Referring again to FIG. 3, the first end panel 102 positioned over the first end plate 106 that is operatively coupled to the plurality of the fire tubes 106 can be replaced with a first electrical control enclosure 320 configured for suppling 100 volts to 40,000 volts, such as, for example, 115 volts to 38,000 volts or at least 1,000 volts (e.g., a medium voltage electrical enclosure) and a second electrical enclosure 344, at step 206 in FIG. 2. For example, a boiler system 300 that was converted to electrical power is shown in FIG. 3. The boiler system 300 was configured with the first electrical enclosure 320 and the second electrical enclosure 344. The second electrical enclosure 344 can comprise a hardware control device 322 and a power distribution system 324a. The first electrical enclosure 320 can comprise a power distribution block 324b (e.g., power distribution block, terminal block) and optionally a vent 326. The first electrical enclosure 320 can be sealed to the elongate body 110 of the boiler 100 such that a fluid tight seal is formed between the elongate body 110 and the first electrical enclosure 320. Replacing the first end panel 102 of the boiler 100 can enable a more efficient process of converting the boiler to electrical powered by allowing access to electrical connections and decreasing the wire runs needed between electrical components, such as, the power distribution block 324b and the electrical heating apparatuses 328.

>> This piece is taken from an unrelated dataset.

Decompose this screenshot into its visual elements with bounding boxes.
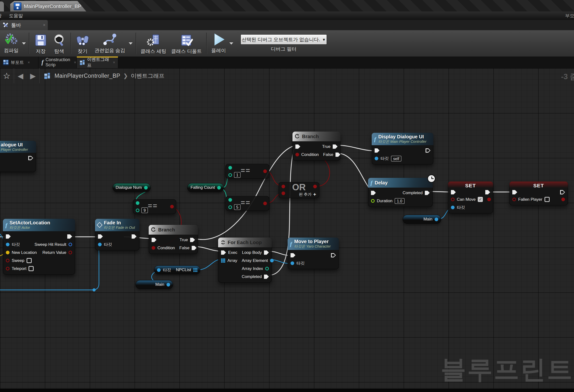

The hardware control device 322 can be in electrical communication with the power distribution system 324a, such that the hardware control device 322 can control the electrical power provided by the power distribution system 324a to each electrical heating element 328 through the power distribution block 324b. The hardware control device 322 can comprise various circuitry required to control the functions and operations of the boiler 100. For example, the hardware control device 322 can comprise a ground fault circuit interrupter, a current monitor circuit, a voltage monitor circuit, a water detection circuit, a fluid level control circuit (e.g., fluid level in the fluid chamber 112), a low fluid control circuit, a pressure control circuit, a pump control circuit, and/or a temperature limit control circuit.

Providing a water detection circuit in the bottom of the first electrical enclosure 320 can detect if a fire tube 106 and/or an electrical apparatus 328 is leaking. Typically, a water detection circuit is not present on the fire side of the boiler 300.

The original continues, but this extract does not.